Wir engagieren uns in den Arbeitskreisen Schule-Wirtschaft
und unterstützen vor Ort Kooperationen und
Bildungspartnerschaften zwischen einzelnen Schulen und
Chemiebetrieben.
Die Zusammenarbeit zwischen Schulen, Politik und
Wirtschaft liegt in unserem ureigenen Interesse: Wir
unterstützen. Schulen lernen die Wirtschaft kennen. Die
politische Ebene setzt den Rahmen.
Besonders wichtig ist es vor diesem Hintergrund,
vorhandene Gelder sinnvoll und nachhaltig einzusetzen.
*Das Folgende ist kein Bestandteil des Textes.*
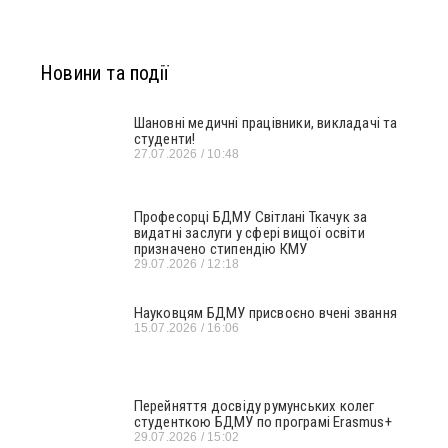
Новини та події
Шановні медичні працівники, викладачі та
студенти!
27.07.2026
10:48
Професорці БДМУ Світлані Ткачук за
видатні заслуги у сфері вищої освіти
призначено стипендію КМУ
29.07.2026
12:18
Науковцям БДМУ присвоєно вчені звання
15.07.2026
16:06
Перейняття досвіду румунських колег
студенткою БДМУ по програмі Erasmus+
29.07.2026
15:02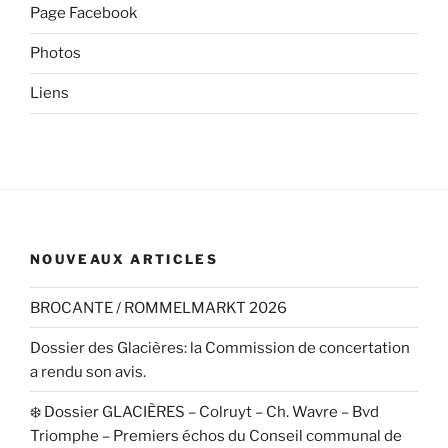
Page Facebook
Photos
Liens
NOUVEAUX ARTICLES
BROCANTE / ROMMELMARKT 2026
Dossier des Glacières: la Commission de concertation
a rendu son avis.
❄️ Dossier GLACIÈRES – Colruyt – Ch. Wavre – Bvd
Triomphe – Premiers échos du Conseil communal de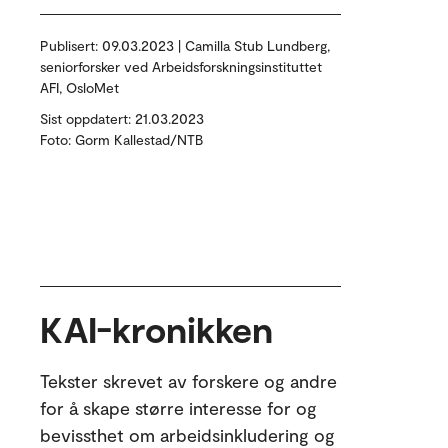
Publisert:
09.03.2023 | Camilla Stub Lundberg,
seniorforsker ved Arbeidsforskningsinstituttet
AFI, OsloMet
Sist oppdatert: 21.03.2023
Foto: Gorm Kallestad/NTB
KAI-kronikken
Tekster skrevet av forskere og andre
for å skape større interesse for og
bevissthet om arbeidsinkludering og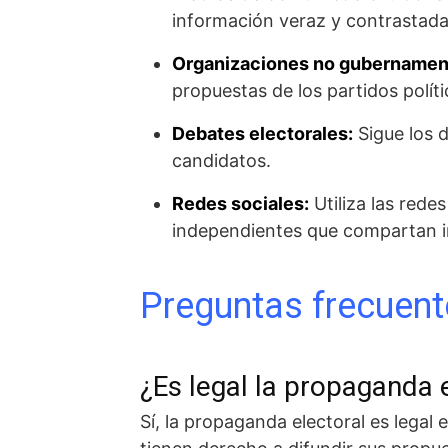
información veraz y contrastada 
Organizaciones no gubernamen
propuestas de los partidos polít
Debates electorales:
Sigue los 
candidatos.
Redes sociales:
Utiliza las rede
independientes que compartan in
Preguntas frecuent
¿Es legal la propaganda 
Sí, la propaganda electoral es legal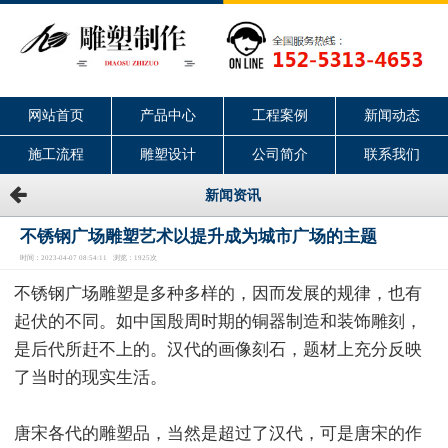
网站首页
产品中心
工程案例
新闻动态
施工流程
雕塑设计
公司简介
联系我们
新闻资讯
不锈钢广场雕塑艺术以提升成为城市广场的主题
时间：2023-04-07 08:54:11 浏览：1925次
不锈钢广场雕塑是多种多样的，因而发展的规律，也有
起伏的不同。如中国殷周时期的铜器制造和装饰雕刻，
是后代所赶不上的。汉代的画像刻石，题材上充分反映
了当时的现实生活。
唐宋各代的雕塑品，当然是超过了汉代，可是唐宋的作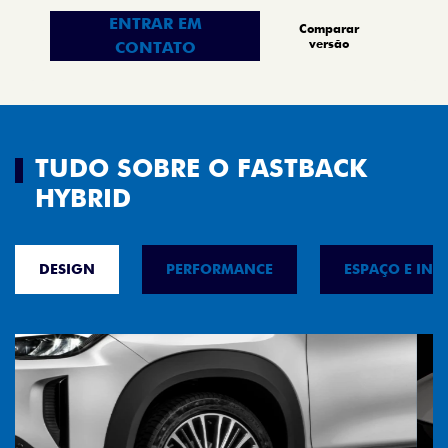
ENTRAR EM
Comparar
versão
CONTATO
TUDO SOBRE O FASTBACK
HYBRID
DESIGN
PERFORMANCE
ESPAÇO E INT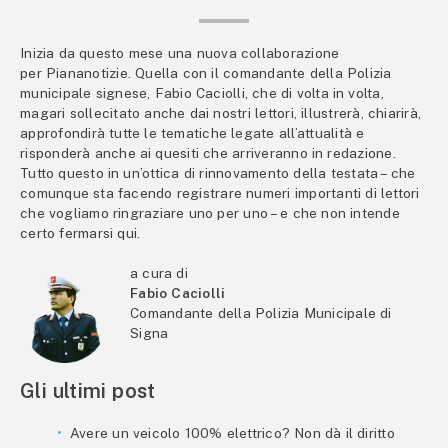
Inizia da questo mese una nuova collaborazione
per Piananotizie. Quella con il comandante della Polizia
municipale signese, Fabio Caciolli, che di volta in volta,
magari sollecitato anche dai nostri lettori, illustrerà, chiarirà,
approfondirà tutte le tematiche legate all’attualità e
risponderà anche ai quesiti che arriveranno in redazione.
Tutto questo in un’ottica di rinnovamento della testata – che
comunque sta facendo registrare numeri importanti di lettori
che vogliamo ringraziare uno per uno – e che non intende
certo fermarsi qui.
a cura di
Fabio Caciolli
Comandante della Polizia Municipale di
Signa
Gli ultimi post
Avere un veicolo 100% elettrico? Non dà il diritto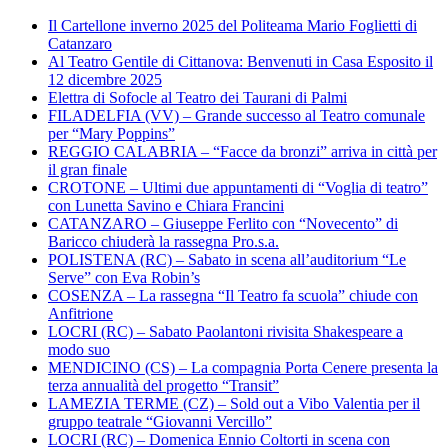
Il Cartellone inverno 2025 del Politeama Mario Foglietti di
Catanzaro
Al Teatro Gentile di Cittanova: Benvenuti in Casa Esposito il
12 dicembre 2025
Elettra di Sofocle al Teatro dei Taurani di Palmi
FILADELFIA (VV) – Grande successo al Teatro comunale
per “Mary Poppins”
REGGIO CALABRIA – “Facce da bronzi” arriva in città per
il gran finale
CROTONE – Ultimi due appuntamenti di “Voglia di teatro”
con Lunetta Savino e Chiara Francini
CATANZARO – Giuseppe Ferlito con “Novecento” di
Baricco chiuderà la rassegna Pro.s.a.
POLISTENA (RC) – Sabato in scena all’auditorium “Le
Serve” con Eva Robin’s
COSENZA – La rassegna “Il Teatro fa scuola” chiude con
Anfitrione
LOCRI (RC) – Sabato Paolantoni rivisita Shakespeare a
modo suo
MENDICINO (CS) – La compagnia Porta Cenere presenta la
terza annualità del progetto “Transit”
LAMEZIA TERME (CZ) – Sold out a Vibo Valentia per il
gruppo teatrale “Giovanni Vercillo”
LOCRI (RC) – Domenica Ennio Coltorti in scena con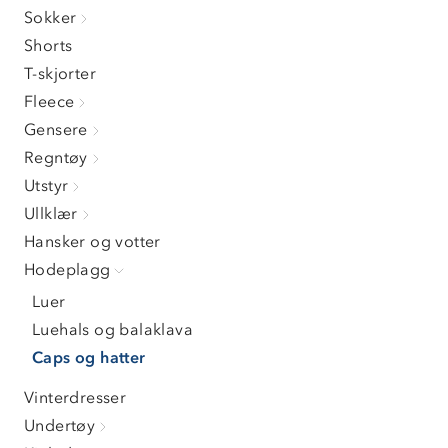
Sokker
Shorts
T-skjorter
Fleece
Gensere
Regntøy
Utstyr
Ullklær
Hansker og votter
Hodeplagg
Luer
Luehals og balaklava
Caps og hatter
Vinterdresser
Undertøy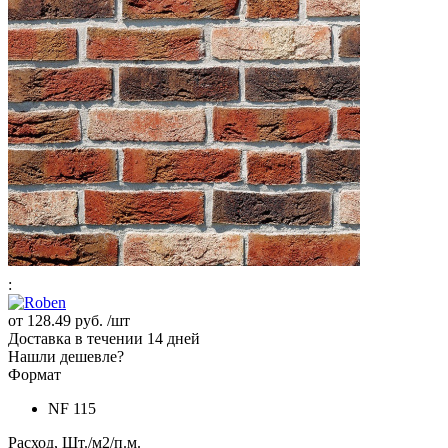
:
от
128.49 руб.
/шт
Доставка в течении 14 дней
Нашли дешевле?
Формат
NF 115
Расход, Шт./м2/п.м.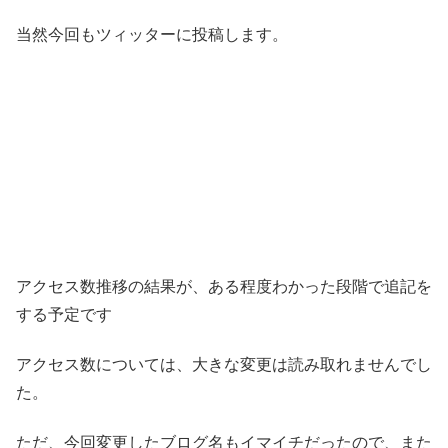
当然今回もツィッターに投稿します。
アクセス数推移の結果が、ある程度わかった段階で追記を
する予定です
アクセス数については、大きな変更は読み取れませんでし
た。
ただ、今回変更したブログ名もイマイチだったので、また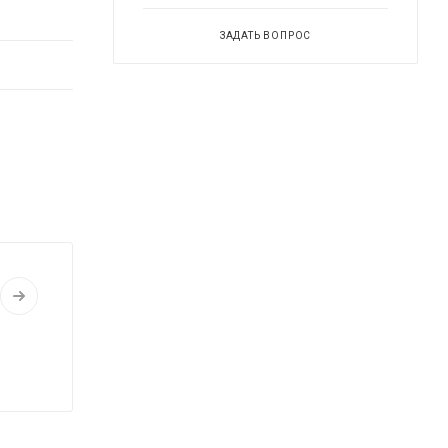
ЗАДАТЬ ВОПРОС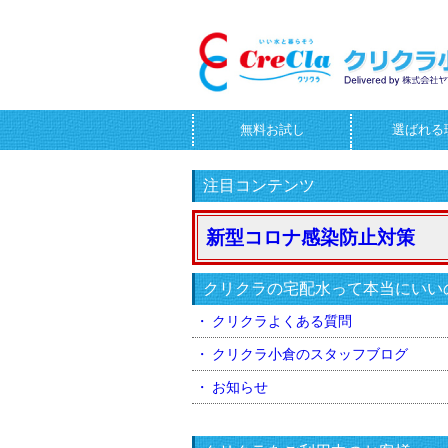
無料お試し
選ばれる
お問合せフォーム
注目コンテンツ
新型コロナ感染防止対策
クリクラの宅配水って本当にいい
クリクラよくある質問
クリクラ小倉のスタッフブログ
お知らせ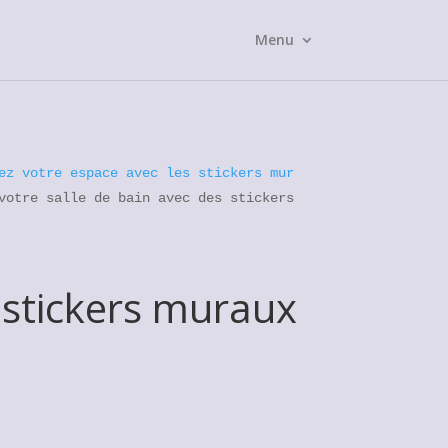
Menu
ez votre espace avec les stickers mur
votre salle de bain avec des stickers
 stickers muraux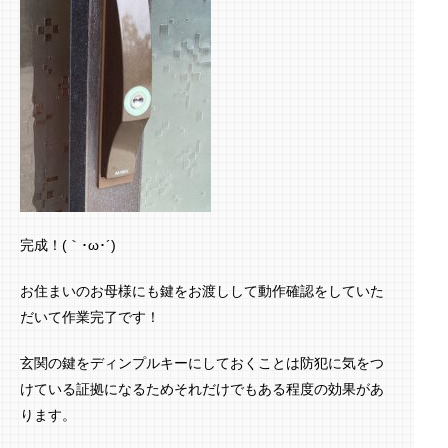
完成！(｀･ω･´)ゞ
お住まいのお母様にも鍵をお渡しして動作確認をしていた
だいて作業完了です！
玄関の鍵をディンプルキーにしておくことは防犯に気をつ
けている証拠になるためそれだけでもある程度の効果があ
ります。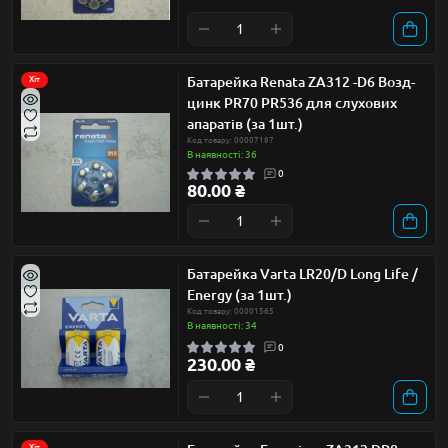
Батарейка Renata ZA312 -D6 Возд-
Хіт
цинк PR70 PR536 для слухових
апаратів (за 1шт.)
Код товару: 00007187
В наявності: 36
0
80.00 ₴
Батарейка Varta LR20/D Long Life /
Energy (за 1шт.)
Код товару: 00001565
В наявності: 34
0
230.00 ₴
Хіт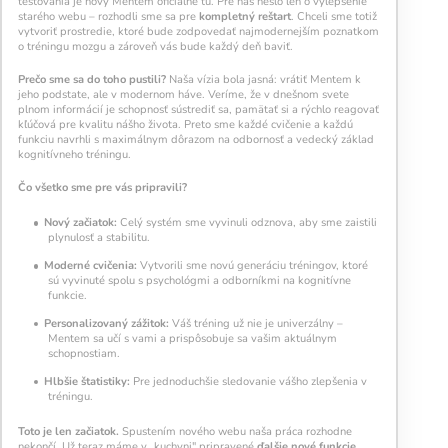
testovania je nový Mentem oficiálne tu. Pre nás nešlo len o vylepšenie
každý deň navyše pomáha vašej mysli zostať
starého webu – rozhodli sme sa pre
kompletný reštart
. Chceli sme totiž
aktívnou a v kondícii.
vytvoriť prostredie, ktoré bude zodpovedať najmodernejším poznatkom
o tréningu mozgu a zároveň vás bude každý deň baviť.
Prečo sme sa do toho pustili?
Naša vízia bola jasná: vrátiť Mentem k
jeho podstate, ale v modernom háve. Veríme, že v dnešnom svete
plnom informácií je schopnosť sústrediť sa, pamätať si a rýchlo reagovať
kľúčová pre kvalitu nášho života. Preto sme každé cvičenie a každú
funkciu navrhli s maximálnym dôrazom na odbornosť a vedecký základ
kognitívneho tréningu.
Čo všetko sme pre vás pripravili?
Kalendár sleduje vašu dennú tréningovú
Nový začiatok:
Celý systém sme vyvinuli odznova, aby sme zaistili
aktivitu:
plynulosť a stabilitu.
Moderné cvičenia:
Vytvorili sme novú generáciu tréningov, ktoré
Modré políčko:
Bez tréningu
sú vyvinuté spolu s psychológmi a odborníkmi na kognitívne
Oranžové políčko:
Farba ukazuje intenzitu
funkcie.
tréningu, ako svietivosť žiarovky.
1 cvičenie = 20 % intenzity
Personalizovaný zážitok:
Váš tréning už nie je univerzálny –
Mentem sa učí s vami a prispôsobuje sa vašim aktuálnym
5 cvičení = 100 % intenzity
schopnostiam.
Hlbšie
štatistiky:
Pre jednoduchšie sledovanie vášho zlepšenia v
1
2
3
4
5
tréningu.
Toto je len začiatok.
Spustením nového webu naša práca rozhodne
nekončí. Už teraz máme v „kuchyni" pripravené
ďalšie nové funkcie
,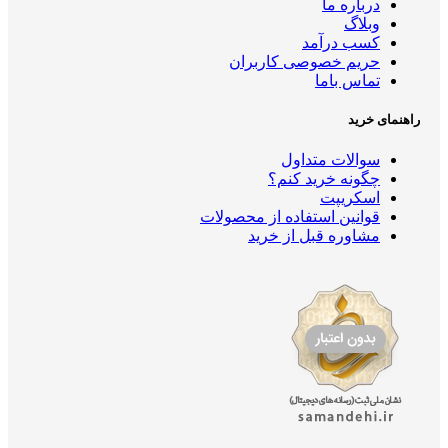
درباره ما
وبلاگ
کسب درآمد
حریم خصوصی کاربران
تماس باما
ی خرید
سوالات متداول
چگونه خرید کنم؟
اسکریپت
قوانین استفاده از محصولات
مشاوره قبل از خرید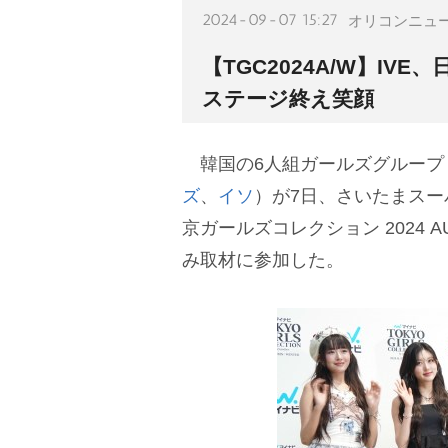
2024-09-07 15:27
オリコンニュ
【TGC2024A/W】I
ステージ終え笑顔
韓国の6人組ガールズグループ
ズ
、
イソ
）が7日、さいたまスー
京ガールズコレクション 2024 A
み取材に参加した。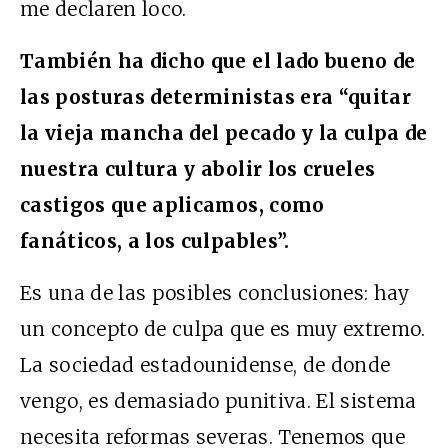
me declaren loco.
También ha dicho que el lado bueno de
las posturas deterministas era “quitar
la vieja mancha del pecado y la culpa de
nuestra cultura y abolir los crueles
castigos que aplicamos, como
fanáticos, a los culpables”.
Es una de las posibles conclusiones: hay
un concepto de culpa que es muy extremo.
La sociedad estadounidense, de donde
vengo, es demasiado punitiva. El sistema
necesita reformas severas. Tenemos que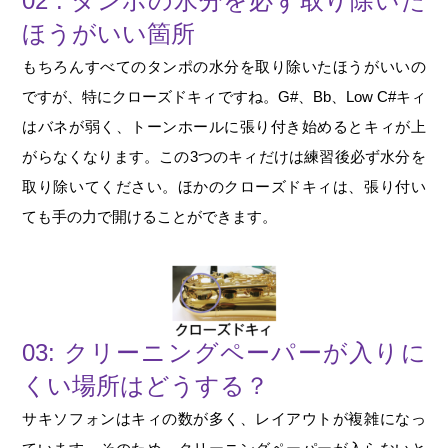
02 : タンポの水分を必ず取り除いた
ほうがいい箇所
もちろんすべてのタンポの水分を取り除いたほうがいいの
ですが、特にクローズドキィですね。G#、Bb、Low C#キィ
はバネが弱く、トーンホールに張り付き始めるとキィが上
がらなくなります。この3つのキィだけは練習後必ず水分を
取り除いてください。ほかのクローズドキィは、張り付い
ても手の力で開けることができます。
03: クリーニングペーパーが入りに
くい場所はどうする？
サキソフォンはキィの数が多く、レイアウトが複雑になっ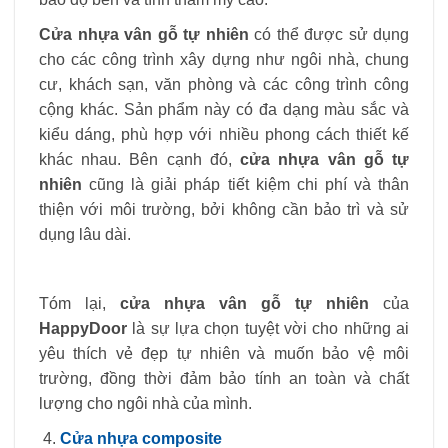
Cửa nhựa vân gỗ tự nhiên
có thể được sử dụng
cho các công trình xây dựng như ngôi nhà, chung
cư, khách sạn, văn phòng và các công trình công
cộng khác. Sản phẩm này có đa dạng màu sắc và
kiểu dáng, phù hợp với nhiều phong cách thiết kế
khác nhau. Bên cạnh đó,
cửa nhựa vân gỗ tự
nhiên
cũng là giải pháp tiết kiệm chi phí và thân
thiện với môi trường, bởi không cần bảo trì và sử
dụng lâu dài.
Tóm lại,
cửa nhựa vân gỗ tự nhiên
của
HappyDoor
là sự lựa chọn tuyệt vời cho những ai
yêu thích vẻ đẹp tự nhiên và muốn bảo vệ môi
trường, đồng thời đảm bảo tính an toàn và chất
lượng cho ngôi nhà của mình.
Cửa nhựa composite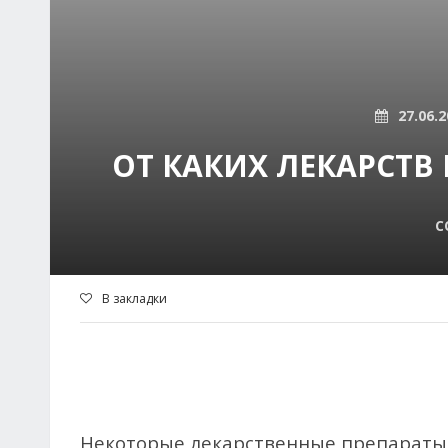
27.06.2
ОТ КАКИХ ЛЕКАРСТВ
С
В закладки
Некоторые лекарственные препараты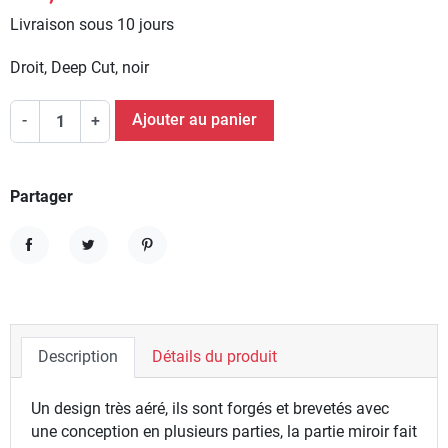
Livraison sous 10 jours
Droit, Deep Cut, noir
Ajouter au panier
-
+
Partager
Partager
Tweet
Pinterest
Description
Détails du produit
Un design très aéré, ils sont forgés et brevetés avec
une conception en plusieurs parties, la partie miroir fait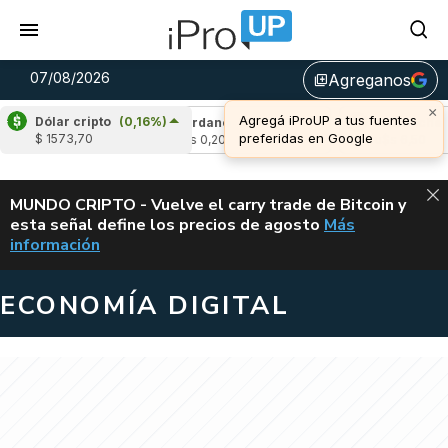
07/08/2026
Agreganos
library_add
×
Agregá iProUP a tus fuentes
Dólar cripto
(0,16%)
-0,75%)
Cardano
(5,49%)
Avalanche
(1,2
preferidas en Google
$ 1573,70
u$s 0,20
u$s 6,50
ALERTA
MUNDO CRIPTO - Vuelve el carry trade de Bitcoin y
esta señal define los precios de agosto
Más
VUELVE EL CAR
información
ECONOMÍA DIGITAL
Wir
fordern deshalb von der Landesregierung:
- Genügend Mittel für die Aus- und Weiterbildung
von Lehrern im naturwissenschaftlichen Bereich
bereit zu stellen. Dies gilt insbesondere für
entsprechende Fortbildungen an den zuständigen
Landesakademien.
- Die Selbstständigkeit von Schulen finanziell
stärker zu fördern. Hierzu gehören auch endlich
Leistungsanreize über das Besoldungssystem.
Damit ließe sich nicht zuletzt ein wichtiger Beitrag
gegen den Lehrermangel in den
naturwissenschaftlichen Fächern leisten.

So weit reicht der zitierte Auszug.